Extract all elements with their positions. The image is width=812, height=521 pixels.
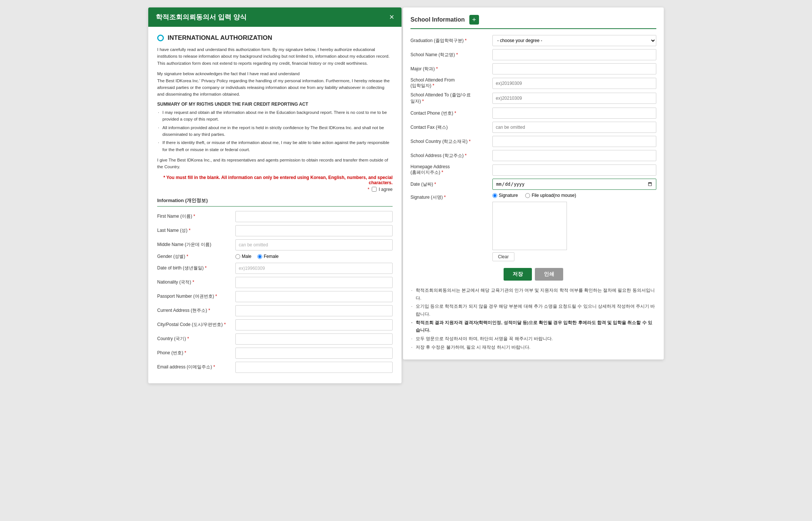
sig-radio-fileupload[interactable] bbox=[525, 193, 530, 198]
bullet-item-3: If there is identity theft, or misuse of… bbox=[157, 139, 393, 153]
country-input[interactable] bbox=[235, 333, 393, 345]
date-row: Date (날짜) * bbox=[410, 179, 656, 190]
contact-phone-row: Contact Phone (번호) * bbox=[410, 108, 656, 119]
gender-row: Gender (성별) * Male Female bbox=[157, 253, 393, 260]
first-name-input[interactable] bbox=[235, 211, 393, 222]
nationality-input[interactable] bbox=[235, 277, 393, 288]
middle-name-row: Middle Name (가운데 이름) bbox=[157, 239, 393, 250]
action-buttons: 저장 인쇄 bbox=[410, 268, 656, 281]
city-input[interactable] bbox=[235, 319, 393, 330]
notice-section: 학적조회의뢰동의서는 본교에서 해당 교육기관의 인가 여부 및 지원자의 학적… bbox=[410, 287, 656, 351]
left-title: 학적조회의뢰동의서 입력 양식 bbox=[156, 13, 247, 22]
middle-name-label: Middle Name (가운데 이름) bbox=[157, 242, 232, 248]
first-name-label: First Name (이름) * bbox=[157, 213, 232, 220]
auth-text-1: I have carefully read and understand thi… bbox=[157, 46, 393, 67]
left-panel: 학적조회의뢰동의서 입력 양식 × INTERNATIONAL AUTHORIZ… bbox=[148, 7, 402, 383]
gender-male-radio[interactable] bbox=[235, 254, 240, 259]
school-address-input[interactable] bbox=[492, 150, 656, 161]
section-heading: INTERNATIONAL AUTHORIZATION bbox=[168, 34, 272, 42]
address-label: Current Address (현주소) * bbox=[157, 307, 232, 314]
auth-text-2: My signature below acknowledges the fact… bbox=[157, 70, 393, 98]
attended-from-input[interactable] bbox=[492, 78, 656, 89]
contact-fax-label: Contact Fax (팩스) bbox=[410, 124, 489, 131]
left-content: INTERNATIONAL AUTHORIZATION I have caref… bbox=[148, 27, 402, 383]
school-country-row: School Country (학교소재국) * bbox=[410, 136, 656, 147]
email-row: Email address (이메일주소) * bbox=[157, 362, 393, 373]
sig-option-fileupload[interactable]: File upload(no mouse) bbox=[525, 193, 576, 198]
gender-radio-group: Male Female bbox=[235, 254, 279, 259]
contact-phone-label: Contact Phone (번호) * bbox=[410, 110, 489, 116]
section-title-row: INTERNATIONAL AUTHORIZATION bbox=[157, 34, 393, 42]
agree-checkbox[interactable] bbox=[372, 187, 377, 192]
bullet-item-2: All information provided about me in the… bbox=[157, 124, 393, 138]
dob-input[interactable] bbox=[235, 263, 393, 274]
school-country-input[interactable] bbox=[492, 136, 656, 147]
contact-fax-input[interactable] bbox=[492, 122, 656, 133]
notice-5: 저장 후 수정은 불가하며, 필요 시 재작성 하시기 바랍니다. bbox=[410, 343, 656, 351]
school-address-row: School Address (학교주소) * bbox=[410, 150, 656, 161]
address-input[interactable] bbox=[235, 305, 393, 316]
last-name-row: Last Name (성) * bbox=[157, 225, 393, 236]
contact-fax-row: Contact Fax (팩스) bbox=[410, 122, 656, 133]
gender-female-label[interactable]: Female bbox=[257, 254, 279, 259]
save-button[interactable]: 저장 bbox=[504, 268, 532, 281]
country-row: Country (국기) * bbox=[157, 333, 393, 345]
city-row: City/Postal Code (도시/우편번호) * bbox=[157, 319, 393, 330]
attended-from-row: School Attended From(입학일자) * bbox=[410, 77, 656, 89]
contact-phone-input[interactable] bbox=[492, 108, 656, 119]
agree-label: I agree bbox=[379, 187, 393, 192]
print-button[interactable]: 인쇄 bbox=[535, 268, 563, 281]
permission-text: I give The Best IDKorea Inc., and its re… bbox=[157, 157, 393, 170]
gender-male-label[interactable]: Male bbox=[235, 254, 251, 259]
graduation-select[interactable]: - choose your degree - bbox=[492, 35, 656, 46]
dob-row: Date of birth (생년월일) * bbox=[157, 263, 393, 274]
school-name-input[interactable] bbox=[492, 49, 656, 60]
school-info-header: School Information + bbox=[410, 15, 656, 29]
sig-radio-signature[interactable] bbox=[492, 193, 497, 198]
email-label: Email address (이메일주소) * bbox=[157, 364, 232, 370]
bullet-list: I may request and obtain all the informa… bbox=[157, 109, 393, 153]
address-row: Current Address (현주소) * bbox=[157, 305, 393, 316]
phone-input[interactable] bbox=[235, 348, 393, 359]
homepage-row: Homepage Address(홈페이지주소) * bbox=[410, 164, 656, 176]
close-button[interactable]: × bbox=[389, 13, 394, 21]
first-name-row: First Name (이름) * bbox=[157, 211, 393, 222]
school-country-label: School Country (학교소재국) * bbox=[410, 138, 489, 145]
signature-options: Signature File upload(no mouse) bbox=[492, 193, 576, 198]
passport-label: Passport Number (여권번호) * bbox=[157, 293, 232, 300]
email-input[interactable] bbox=[235, 362, 393, 373]
attended-to-label: School Attended To (졸업/수료일자) * bbox=[410, 92, 489, 105]
required-notice: * You must fill in the blank. All inform… bbox=[157, 175, 393, 185]
school-info-title: School Information bbox=[410, 16, 465, 23]
required-star: * bbox=[368, 187, 369, 192]
phone-label: Phone (번호) * bbox=[157, 350, 232, 356]
nationality-label: Nationality (국적) * bbox=[157, 279, 232, 285]
attended-to-row: School Attended To (졸업/수료일자) * bbox=[410, 92, 656, 105]
country-label: Country (국기) * bbox=[157, 336, 232, 342]
agree-row: * I agree bbox=[157, 187, 393, 192]
gender-female-radio[interactable] bbox=[257, 254, 262, 259]
signature-canvas[interactable] bbox=[492, 202, 567, 250]
clear-button[interactable]: Clear bbox=[492, 252, 514, 261]
signature-section: Signature (서명) * Signature File upload(n… bbox=[410, 193, 656, 261]
phone-row: Phone (번호) * bbox=[157, 348, 393, 359]
major-row: Major (학과) * bbox=[410, 63, 656, 74]
graduation-row: Graduation (졸업학력구분) * - choose your degr… bbox=[410, 35, 656, 46]
attended-to-input[interactable] bbox=[492, 93, 656, 104]
middle-name-input[interactable] bbox=[235, 239, 393, 250]
date-input[interactable] bbox=[492, 179, 656, 190]
passport-input[interactable] bbox=[235, 291, 393, 302]
last-name-input[interactable] bbox=[235, 225, 393, 236]
school-name-row: School Name (학교명) * bbox=[410, 49, 656, 60]
homepage-input[interactable] bbox=[492, 164, 656, 176]
notice-4: 모두 영문으로 작성하셔야 하며, 하단의 서명을 꼭 해주시기 바랍니다. bbox=[410, 335, 656, 343]
homepage-label: Homepage Address(홈페이지주소) * bbox=[410, 164, 489, 176]
date-label: Date (날짜) * bbox=[410, 181, 489, 188]
sig-option-signature[interactable]: Signature bbox=[492, 193, 518, 198]
major-input[interactable] bbox=[492, 63, 656, 74]
dob-label: Date of birth (생년월일) * bbox=[157, 265, 232, 271]
passport-row: Passport Number (여권번호) * bbox=[157, 291, 393, 302]
circle-icon bbox=[157, 35, 164, 41]
nationality-row: Nationality (국적) * bbox=[157, 277, 393, 288]
add-school-button[interactable]: + bbox=[469, 15, 479, 25]
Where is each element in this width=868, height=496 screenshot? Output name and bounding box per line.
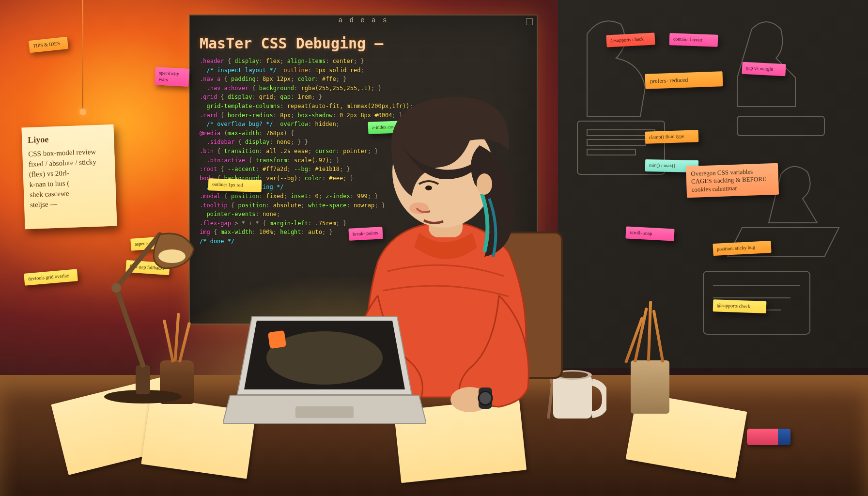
pencil-icon — [652, 310, 664, 362]
svg-point-13 — [111, 283, 121, 293]
code-editor-window: a d e a s MasTer CSS Debuging — .header … — [189, 15, 538, 325]
sticky-note: Overegon CSS variables CAGES tracking & … — [686, 163, 779, 198]
pencil-icon — [647, 301, 652, 361]
pencil-cup-right — [631, 360, 669, 414]
sticky-note: scroll- snap — [625, 226, 674, 241]
svg-rect-3 — [587, 149, 636, 155]
sticky-note: contain: layout — [669, 33, 718, 46]
sticky-note: outline: 1px red — [208, 178, 262, 192]
pencil-cup-left — [160, 360, 194, 404]
pencil-icon — [163, 319, 175, 362]
sticky-note: devtools grid overlay — [24, 269, 78, 285]
sticky-note: gap vs margin — [742, 62, 786, 76]
pinned-note-body: CSS box-model reviewfixed / absolute / s… — [28, 146, 110, 210]
code-body: .header { display: flex; align-items: ce… — [200, 57, 527, 246]
svg-line-11 — [116, 288, 143, 365]
sticky-note: clamp() fluid type — [645, 130, 699, 143]
sticky-note: @supports check — [606, 32, 655, 47]
eraser — [747, 429, 790, 445]
editor-close-icon — [526, 18, 533, 25]
sticky-note: z-index context — [368, 120, 417, 134]
sticky-note: aspect- ratio — [130, 236, 170, 250]
hanging-cord-end — [79, 108, 86, 115]
pencil-icon — [174, 313, 180, 361]
svg-rect-4 — [737, 116, 824, 136]
hanging-cord — [82, 0, 83, 111]
pinned-note-title: Liyoe — [28, 131, 108, 146]
sticky-note: @supports check — [713, 299, 767, 313]
sticky-note: position: sticky bug — [713, 241, 771, 256]
sticky-note: break- points — [348, 227, 383, 240]
svg-point-14 — [158, 249, 186, 263]
sticky-note: prefers- reduced — [645, 71, 723, 89]
desk-paper — [394, 398, 527, 483]
sticky-note: specificity wars — [155, 67, 189, 87]
editor-tab-label: a d e a s — [332, 15, 395, 26]
pencil-icon — [178, 322, 191, 363]
editor-title: MasTer CSS Debuging — — [200, 35, 527, 52]
pinned-note-left: Liyoe CSS box-model reviewfixed / absolu… — [21, 124, 117, 230]
sticky-note: flex-gap fallback! — [125, 260, 170, 275]
sticky-note: TIPS & IDES — [29, 37, 68, 53]
svg-rect-31 — [268, 330, 286, 349]
svg-rect-2 — [587, 140, 645, 145]
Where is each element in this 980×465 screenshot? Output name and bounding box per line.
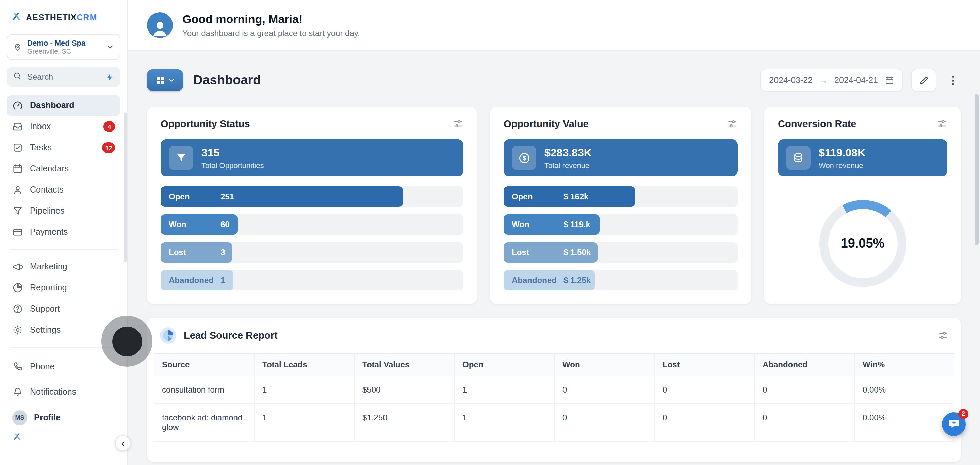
- bar-label: Won: [161, 220, 186, 229]
- location-selector[interactable]: Demo - Med Spa Greenville, SC: [7, 34, 121, 60]
- lead-source-table: Source Total Leads Total Values Open Won…: [154, 353, 954, 441]
- sidebar-divider: [10, 347, 118, 348]
- chevron-down-icon: [168, 77, 175, 84]
- arrow-right-icon: →: [819, 76, 827, 85]
- table-row[interactable]: consultation form 1 $500 1 0 0 0 0.00%: [154, 376, 954, 404]
- column-header[interactable]: Win%: [854, 354, 954, 376]
- sidebar-item-profile[interactable]: MS Profile: [7, 405, 121, 431]
- bar-value: 251: [221, 192, 234, 202]
- sidebar-item-marketing[interactable]: Marketing: [7, 257, 121, 277]
- sidebar-item-label: Payments: [30, 227, 68, 237]
- edit-dashboard-button[interactable]: [911, 69, 937, 92]
- cell-total-values: $1,250: [354, 404, 454, 441]
- column-header[interactable]: Total Values: [354, 354, 454, 376]
- lead-source-title: Lead Source Report: [184, 330, 278, 341]
- sidebar-item-phone[interactable]: Phone: [7, 354, 121, 379]
- credit-card-icon: [12, 227, 23, 237]
- card-title: Conversion Rate: [778, 118, 856, 129]
- coins-icon: [786, 146, 811, 170]
- chat-notification-badge: 2: [958, 408, 969, 419]
- sidebar-item-settings[interactable]: Settings: [7, 320, 121, 340]
- bar-label: Open: [504, 192, 533, 202]
- conversion-rate-card: Conversion Rate $119.08K Won revenue: [764, 107, 961, 304]
- chat-bubble-icon: [948, 418, 960, 430]
- bar-value: $ 119.k: [563, 220, 590, 229]
- sliders-icon[interactable]: [937, 118, 947, 129]
- map-pin-icon: [13, 42, 22, 52]
- bar-value: 3: [221, 248, 225, 257]
- location-texts: Demo - Med Spa Greenville, SC: [27, 39, 102, 55]
- conversion-donut-wrap: 19.05%: [778, 186, 947, 290]
- bar-label: Abandoned: [504, 276, 557, 285]
- sliders-icon[interactable]: [453, 118, 463, 129]
- greeting-header: Good morning, Maria! Your dashboard is a…: [128, 0, 980, 51]
- sidebar-item-contacts[interactable]: Contacts: [7, 179, 121, 200]
- total-banner: $ $283.83K Total revenue: [504, 140, 738, 176]
- bolt-icon: [105, 73, 115, 81]
- grid-icon: [156, 76, 165, 85]
- date-range-picker[interactable]: 2024-03-22 → 2024-04-21: [760, 69, 903, 92]
- dashboard-content: Dashboard 2024-03-22 → 2024-04-21: [128, 51, 980, 462]
- more-options-button[interactable]: [945, 69, 961, 92]
- sidebar-item-calendars[interactable]: Calendars: [7, 159, 121, 179]
- bar-value: $ 162k: [563, 192, 588, 202]
- inbox-icon: [12, 121, 23, 132]
- bar-label: Lost: [161, 248, 186, 257]
- value-bar-abandoned: Abandoned $ 1.25k: [504, 270, 738, 290]
- sidebar-item-dashboard[interactable]: Dashboard: [7, 95, 121, 116]
- table-header-row: Source Total Leads Total Values Open Won…: [154, 354, 954, 376]
- column-header[interactable]: Total Leads: [254, 354, 354, 376]
- page-title: Dashboard: [193, 73, 261, 88]
- cell-win-pct: 0.00%: [854, 376, 954, 404]
- sliders-icon[interactable]: [938, 330, 949, 341]
- kpi-cards-row: Opportunity Status 315 Total Opportuniti…: [147, 107, 961, 304]
- column-header[interactable]: Open: [454, 354, 554, 376]
- lead-source-header: Lead Source Report: [147, 318, 961, 353]
- dashboard-selector-button[interactable]: [147, 70, 183, 91]
- banner-texts: $283.83K Total revenue: [544, 147, 592, 169]
- cell-total-leads: 1: [254, 376, 354, 404]
- greeting-texts: Good morning, Maria! Your dashboard is a…: [182, 13, 360, 38]
- sidebar: AESTHETIXCRM Demo - Med Spa Greenville, …: [0, 0, 128, 465]
- column-header[interactable]: Won: [554, 354, 654, 376]
- value-bar-lost: Lost $ 1.50k: [504, 242, 738, 263]
- dollar-circle-icon: $: [512, 146, 536, 170]
- sidebar-item-label: Reporting: [30, 283, 67, 292]
- main-scrollbar[interactable]: [975, 94, 978, 245]
- chat-widget-button[interactable]: 2: [942, 412, 966, 436]
- table-row[interactable]: facebook ad: diamond glow 1 $1,250 1 0 0…: [154, 404, 954, 441]
- search-icon: [13, 71, 22, 83]
- gauge-icon: [12, 100, 23, 111]
- sidebar-scrollbar[interactable]: [124, 112, 126, 262]
- search-input[interactable]: Search: [7, 67, 121, 87]
- sidebar-collapse-button[interactable]: ‹: [115, 435, 130, 451]
- bar-label: Lost: [504, 248, 529, 257]
- sidebar-item-label: Notifications: [30, 387, 76, 397]
- cell-source: consultation form: [154, 376, 254, 404]
- column-header[interactable]: Lost: [654, 354, 754, 376]
- help-icon: [12, 303, 23, 314]
- funnel-icon: [12, 205, 23, 216]
- sidebar-item-pipelines[interactable]: Pipelines: [7, 201, 121, 221]
- sidebar-item-support[interactable]: Support: [7, 299, 121, 319]
- sliders-icon[interactable]: [727, 118, 738, 129]
- sidebar-item-label: Contacts: [30, 185, 64, 195]
- sidebar-item-inbox[interactable]: Inbox 4: [7, 116, 121, 137]
- sidebar-item-tasks[interactable]: Tasks 12: [7, 137, 121, 158]
- column-header[interactable]: Source: [154, 354, 254, 376]
- column-header[interactable]: Abandoned: [754, 354, 854, 376]
- total-value: $283.83K: [544, 147, 592, 159]
- sidebar-item-notifications[interactable]: Notifications: [7, 379, 121, 404]
- opportunity-value-card: Opportunity Value $ $283.83K Total reven…: [490, 107, 751, 304]
- sidebar-item-payments[interactable]: Payments: [7, 222, 121, 242]
- sidebar-divider: [10, 249, 118, 250]
- date-end: 2024-04-21: [834, 76, 878, 85]
- user-icon: [12, 184, 23, 195]
- cell-won: 0: [554, 376, 654, 404]
- cell-open: 1: [454, 376, 554, 404]
- brand-name: AESTHETIXCRM: [26, 13, 97, 22]
- total-label: Total revenue: [544, 161, 592, 169]
- cell-lost: 0: [654, 376, 754, 404]
- page-header: Dashboard 2024-03-22 → 2024-04-21: [147, 69, 961, 92]
- sidebar-item-reporting[interactable]: Reporting: [7, 278, 121, 298]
____
### What is expected
Pull out every line in the material above where "supports" occurs.

### Response to the exercise
sticky-note: @supports check — [606, 32, 655, 47]
sticky-note: @supports check — [713, 299, 767, 313]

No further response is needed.